Asked where the rumor came from, Johnson answered: "Well, he pitched here. I don't think it's a secret."
Maddon's beef is this: The information Johnson used was gained in confidence, not through scouting or general observance. If every team did what Johnson did, players (theoretically) would never share anything with their own teammates, because then all bets are off when someone gets sent to another team. The game would be no more competitive, just nastier.
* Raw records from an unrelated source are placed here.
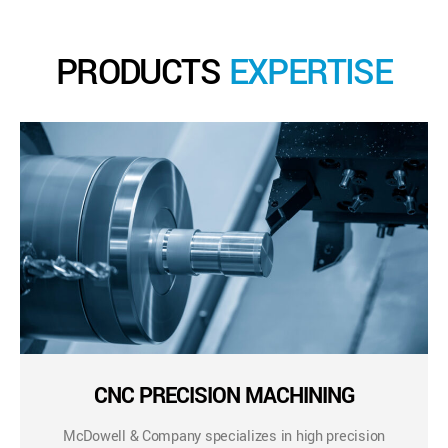
PRODUCTS
EXPERTISE
CNC PRECISION MACHINING
McDowell & Company specializes in high precision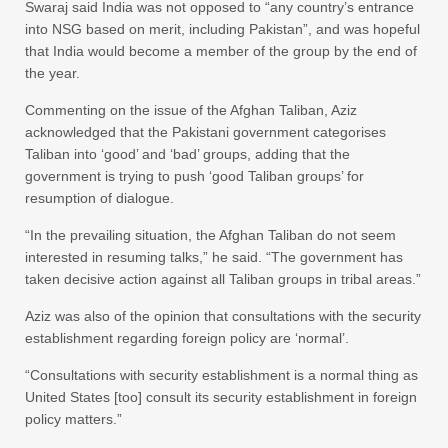
Swaraj said India was not opposed to “any country’s entrance
into NSG based on merit, including Pakistan”, and was hopeful
that India would become a member of the group by the end of
the year.
Commenting on the issue of the Afghan Taliban, Aziz
acknowledged that the Pakistani government categorises
Taliban into ‘good’ and ‘bad’ groups, adding that the
government is trying to push ‘good Taliban groups’ for
resumption of dialogue.
“In the prevailing situation, the Afghan Taliban do not seem
interested in resuming talks,” he said. “The government has
taken decisive action against all Taliban groups in tribal areas.”
Aziz was also of the opinion that consultations with the security
establishment regarding foreign policy are ‘normal’.
“Consultations with security establishment is a normal thing as
United States [too] consult its security establishment in foreign
policy matters.”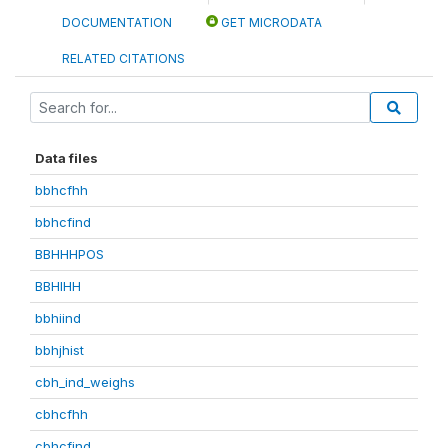
DOCUMENTATION
GET MICRODATA
RELATED CITATIONS
Data files
bbhcfhh
bbhcfind
BBHHHPOS
BBHIHH
bbhiind
bbhjhist
cbh_ind_weighs
cbhcfhh
cbhcfind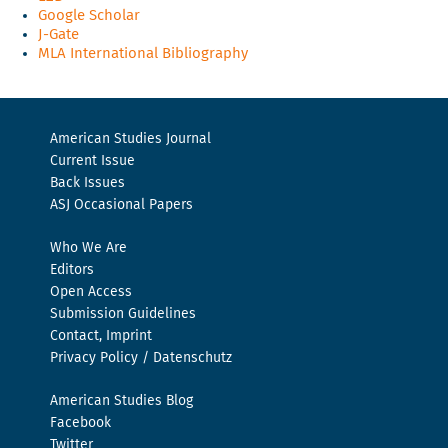
Google Scholar
J-Gate
MLA International Bibliography
American Studies Journal
Current Issue
Back Issues
ASJ Occasional Papers
Who We Are
Editors
Open Access
Submission Guidelines
Contact, Imprint
Privacy Policy / Datenschutz
American Studies Blog
Facebook
Twitter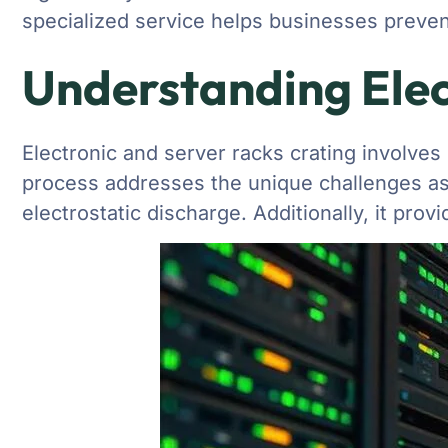
specialized service helps businesses preven
Understanding Elec
Electronic and server racks crating involves
process addresses the unique challenges ass
electrostatic discharge. Additionally, it pro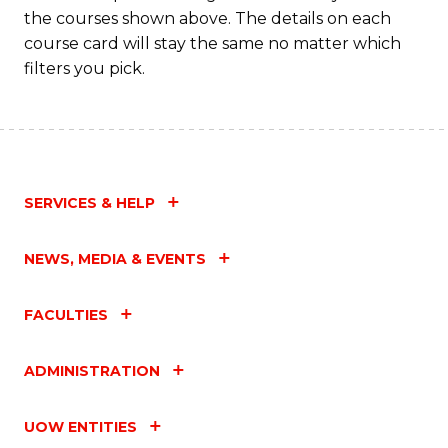
the courses shown above. The details on each
course card will stay the same no matter which
filters you pick.
SERVICES & HELP
NEWS, MEDIA & EVENTS
FACULTIES
ADMINISTRATION
UOW ENTITIES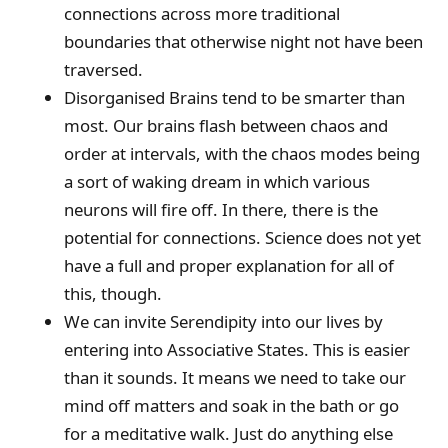
connections across more traditional
boundaries that otherwise night not have been
traversed.
Disorganised Brains tend to be smarter than
most. Our brains flash between chaos and
order at intervals, with the chaos modes being
a sort of waking dream in which various
neurons will fire off. In there, there is the
potential for connections. Science does not yet
have a full and proper explanation for all of
this, though.
We can invite Serendipity into our lives by
entering into Associative States. This is easier
than it sounds. It means we need to take our
mind off matters and soak in the bath or go
for a meditative walk. Just do anything else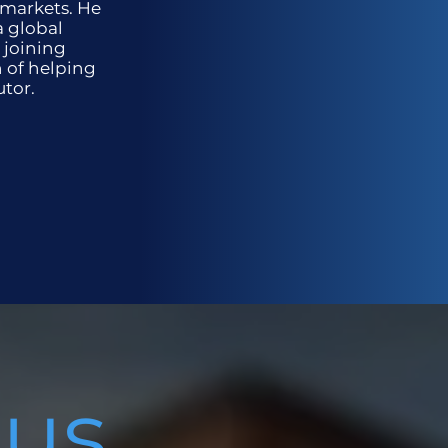
 markets. He
a global
 joining
n of helping
utor.
 us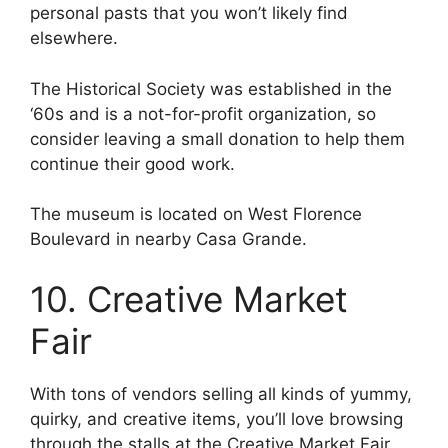
personal pasts that you won’t likely find
elsewhere.
The Historical Society was established in the
‘60s and is a not-for-profit organization, so
consider leaving a small donation to help them
continue their good work.
The museum is located on West Florence
Boulevard in nearby Casa Grande.
10. Creative Market
Fair
With tons of vendors selling all kinds of yummy,
quirky, and creative items, you’ll love browsing
through the stalls at the Creative Market Fair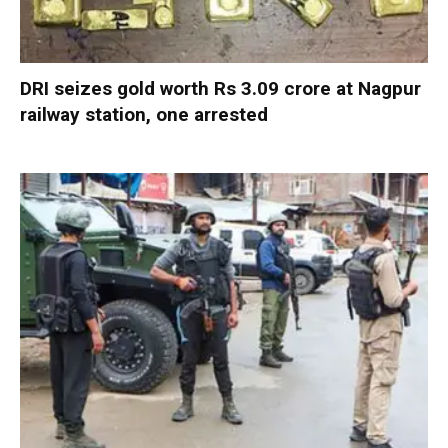
DRI seizes gold worth Rs 3.09 crore at Nagpur
railway station, one arrested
Can you hear the sirens, Fernando? (AP)Side note: Tschida told Maddon he could check one opposing player in response (that's a weird rule), so the umps patted down Washington's Ryan Mattheus but found nothing untoward. Fernando Rodney, the Rays reliever who got the save, came out in the ninth with his hands up and his glove between his legs. Funny.
Maddon didn't deny the charges — because, why bother? — but said it was a "common practice" for pitchers to use pine tar on their gloves. The sticky stuff helps you get a grip. Cheating happens, he's saying. But there's a gentleman's agreement as to how to regulate it. And now he looks like a jerk who condones cheating, when any manager in the league — including Johnson — has players who do what Peralta did.
MLB might be a haven for cheaters and liars, but once we get to tattling, there's anarchy for ya.